Several sources, including a spokesperson from the Sri Lankan embassy in Qatar, told Doha News that no one was killed in the fire.
However, there have been unconfirmed reports that two men from Bangladesh died in the fire.
The cause of the blaze, which broke out in Sailiya camp 19 between 11am and 11:30am on Friday, is still under investigation. But one of the men living there told Doha News that it was sparked by an electrical fault.
Safety questions
He said he suspected the circuit was overloaded on Friday as most of the camp’s residents had the day off and “everyone was using power.”
He added that there were signs of problems before the fire as an electrical box had shorted out two days earlier.
After a camp supervisor was notified, an electrician was dispatched to inspect the problem. But he left without performing any repairs and said he’d return later to fix it, the man said.
“There was no fire safety,” he told Doha News, adding that most rooms housed between six and eight men.
Most of the men worked for Group Seven, which employees said contracts workers to clean and serve drinks in offices around Qatar. The company could not immediately be reached for comment.
Employees from several smaller firms were also said to be living in the same labor camp.
In the aftermath of the fire, the men were moved to temporary housing on Street 38 in the Industrial Area before being shifted again late last night to a new labor camp in Al Shahaniya in central Qatar.
Word of the fire had spread throughout Qatar’s Sri Lankan community by Saturday morning, said Hazim Hamza, one of the volunteers collecting donations for the men.
“They’ve lost (everything). All they have are the clothes they were wearing when they ran out,” he told Doha News.

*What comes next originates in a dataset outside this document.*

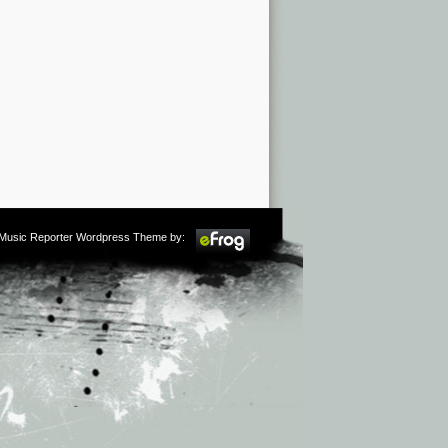
m Music Reporter Wordpress Theme by:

He said the most pressing need is for dry food, toiletries and clothing, all of which can be dropped off at the Stafford Sri Lankan School off Salwa Road, near the Midmac Flyover.
What’s next
Speaking to Doha News, a spokesperson from the Sri Lankan embassy said he was going to the men’s new camp today to supervise the distribution of the expats’ April salary. He added that the employer had also promised a QR200 payment as compensation for their hardship.
He said that he is encouraging the men to return to work tomorrow, saying that fires can happen in any country.
“It’s a normal thing,” the spokesperson said. “They came here to work and earn money for their family.”

However, one of the workers said some of the men involved are still on edge and want to return to Sri Lanka as they don’t trust the safety standards in Qatar.
The spokesperson said that while he never visited the Sailiya camp that caught fire, the embassy has inspected and approved the new accommodation, which he said included a fire extinguisher for every block.
Hamza described the new camp as “liveable.” He said he was thankful that casualties were minimized in this fire, but said the incident is nevertheless a reminder that some workers’ housing in Qatar is substandard.
“It should be a lesson for all other companies that house laborers (to ensure) all safety measures are in place,” he said.
Thoughts?
Fires in the summer, flooding when it rains, laborers whose burden keeps falling on a society wherein everyone is supposedly accounted for; year after year these things happen and we never learn. Just a shame really.
200 riyals for hardship? That’s so bad. I think this article needs more information on how to help / contact the volunteer groups
I’m sure that was a typo, bound to have been at least 2000……..
No mention of where their company is going to house them now, I presume it was in their Employment Contract or do they just expect them to sleep rough somewhere?
I think Roti King in Al Jazeera petrol station still has a couple of spare beds ..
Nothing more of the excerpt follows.